- _Task objective_
The result should be the lines from the one holding "Bootloser Forentechniker" to the end of the records below, repeated exactly. No pictures.

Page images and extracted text

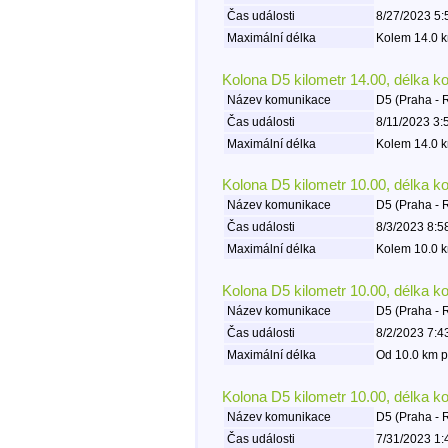
Čas události
8/27/2023 5:
Maximální délka
Kolem 14.0 k
Kolona D5 kilometr 14.00, délka k
Název komunikace
D5 (Praha - 
Čas události
8/11/2023 3:
Maximální délka
Kolem 14.0 k
Kolona D5 kilometr 10.00, délka k
Název komunikace
D5 (Praha - 
Čas události
8/3/2023 8:5
Maximální délka
Kolem 10.0 k
Kolona D5 kilometr 10.00, délka k
Název komunikace
D5 (Praha - 
Čas události
8/2/2023 7:4
Maximální délka
Od 10.0 km p
Kolona D5 kilometr 10.00, délka k
Název komunikace
D5 (Praha - 
Čas události
7/31/2023 1:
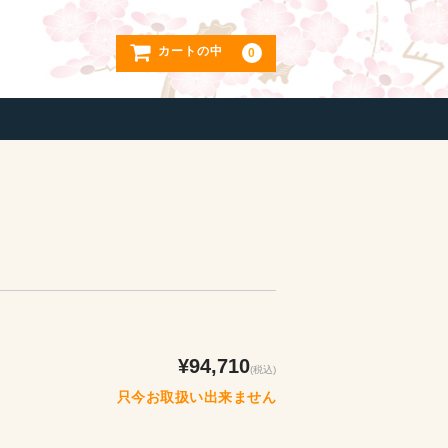
カートの中
0
¥94,710
(税込)
只今お取扱い出来ません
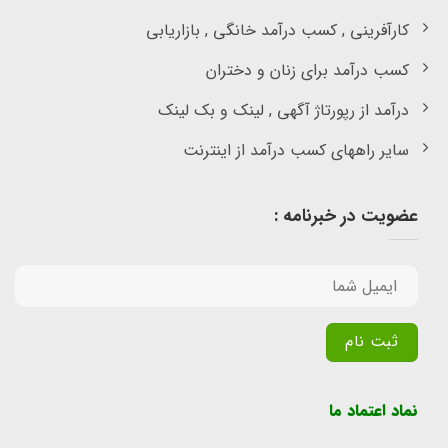
کارآفرینی , کسب درآمد خانگی , بازاریابی
کسب درآمد برای زنان و دختران
درآمد از رپورتاژ آگهی , لینک و بک لینک
سایر راههای کسب درآمد از اینترنت
عضویت در خبرنامه :
Alternative:
نماد اعتماد ما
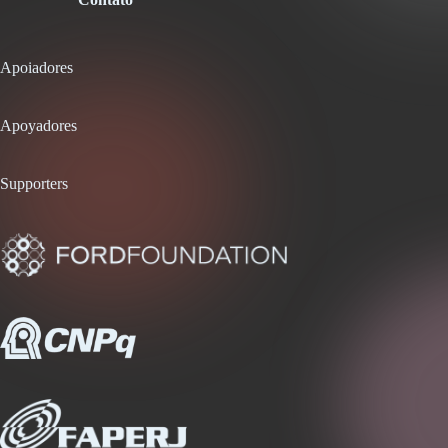
Apoiadores
Apoyadores
Supporters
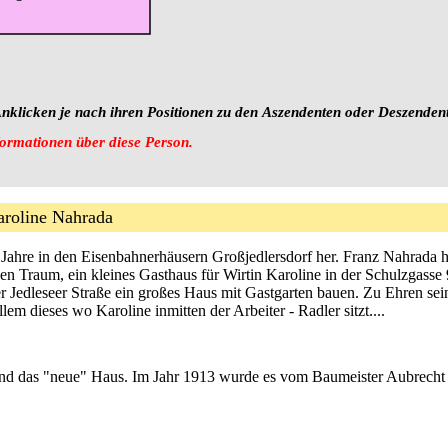
nklicken je nach ihren Positionen zu den Aszendenten oder Deszenden
formationen über diese Person.
 Karoline Nahrada
Jahre in den Eisenbahnerhäusern Großjedlersdorf her. Franz Nahrada hat
 den Traum, ein kleines Gasthaus für Wirtin Karoline in der Schulzgasse 
der Jedleseer Straße ein großes Haus mit Gastgarten bauen. Zu Ehren se
em dieses wo Karoline inmitten der Arbeiter - Radler sitzt....
 und das "neue" Haus. Im Jahr 1913 wurde es vom Baumeister Aubrecht in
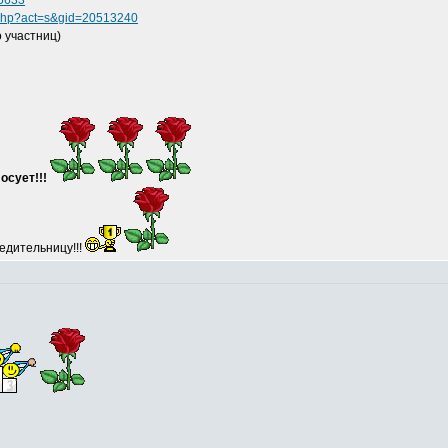
65633
s.php?act=s&gid=20513240
 участниц)
осует!!!
едительницу!!!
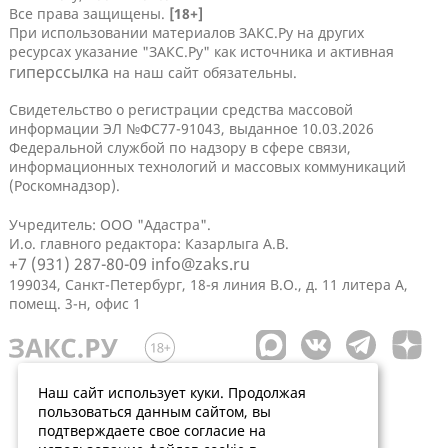
Все права защищены.
[18+]
При использовании материалов ЗАКС.Ру на других
ресурсах указание "ЗАКС.Ру" как источника и активная
гиперссылка
на наш сайт обязательны.
Свидетельство о регистрации средства массовой
информации ЭЛ №ФС77-91043, выданное 10.03.2026
Федеральной службой по надзору в сфере связи,
информационных технологий и массовых коммуникаций
(Роскомнадзор).
Учредитель: ООО "Адастра".
И.о. главного редактора: Казарлыга А.В.
+7 (931) 287-80-09
info@zaks.ru
199034, Санкт-Петербург, 18-я линия В.О., д. 11 литера А,
помещ. 3-н, офис 1
Наш сайт использует куки. Продолжая
пользоваться данным сайтом, вы
подтверждаете свое согласие на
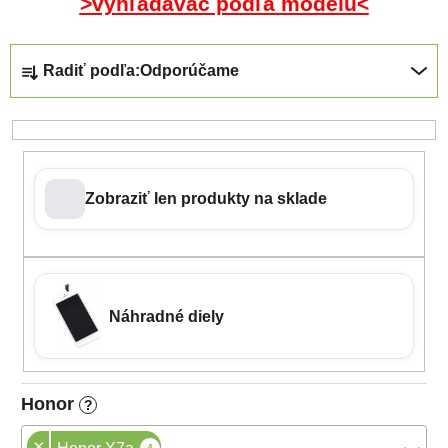
>vyhľadávač podľa modelu<
Radenie produktov
Radiť podľa:
Odporúčame
Zobraziť len produkty na sklade
Náhradné diely
Honor
?
×
4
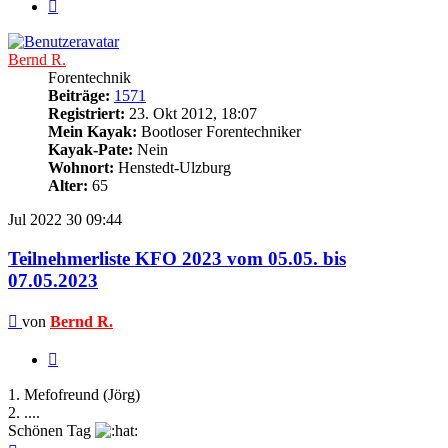
Nächste
Bernd R.
Forentechnik
Beiträge:
1571
Registriert:
23. Okt 2012, 18:07
Mein Kayak:
Bootloser Forentechniker
Kayak-Pate:
Nein
Wohnort:
Henstedt-Ulzburg
Alter:
65
Jul 2022
30
09:44
Teilnehmerliste KFO 2023 vom 05.05. bis
07.05.2023
Beitrag
von
Bernd R.
Zitieren
1. Mefofreund (Jörg)
2. ....
Schönen Tag
Nach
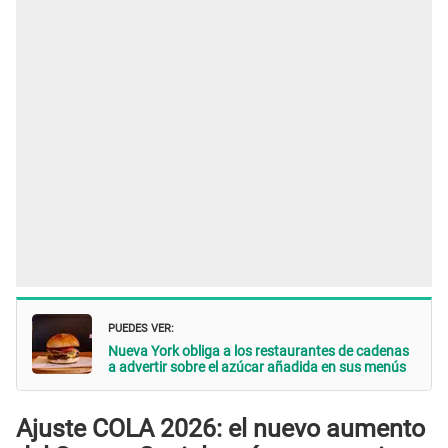
PUEDES VER:
Nueva York obliga a los restaurantes de cadenas
a advertir sobre el azúcar añadida en sus menús
Ajuste COLA 2026: el nuevo aumento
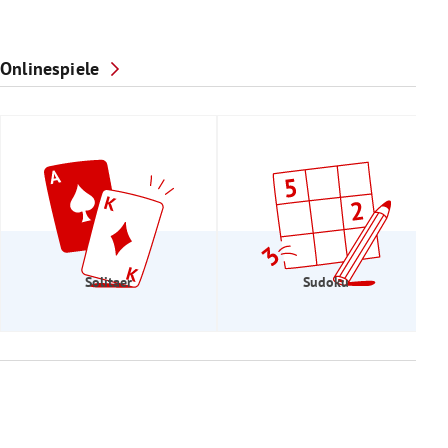
Onlinespiele
Solitaer
Sudoku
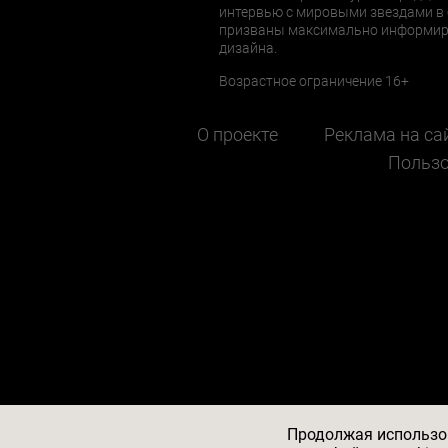
интервью с мировыми звездами в 
призваны максимально информиров
дизайна.
Возрастное ограничение 16+
О проекте
Реклама на са
Пользо
Продолжая использов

- _Exercise response_
Bootloser Forentechniker
Kayak-Pate:
Nein
Wohnort:
Henstedt-Ulzburg
Alter:
65
Jul 2022
30
09:44
Teilnehmerliste KFO 2023 vom 05.05. bis
07.05.2023
Beitrag
von
Bernd R.
Zitieren
1. Mefofreund (Jörg)
2. ....
Schönen Tag
Nach
PUEDES VER:
Nueva York obliga a los restaurantes de cadenas
a advertir sobre el azúcar añadida en sus menús
Ajuste COLA 2026: el nuevo aumento
Onlinespiele
Solitaer
Sudoku
интервью с мировыми звездами в 
призваны максимально информиров
дизайна.
Возрастное ограничение 16+
О проекте
Реклама на са
Пользо
Продолжая использов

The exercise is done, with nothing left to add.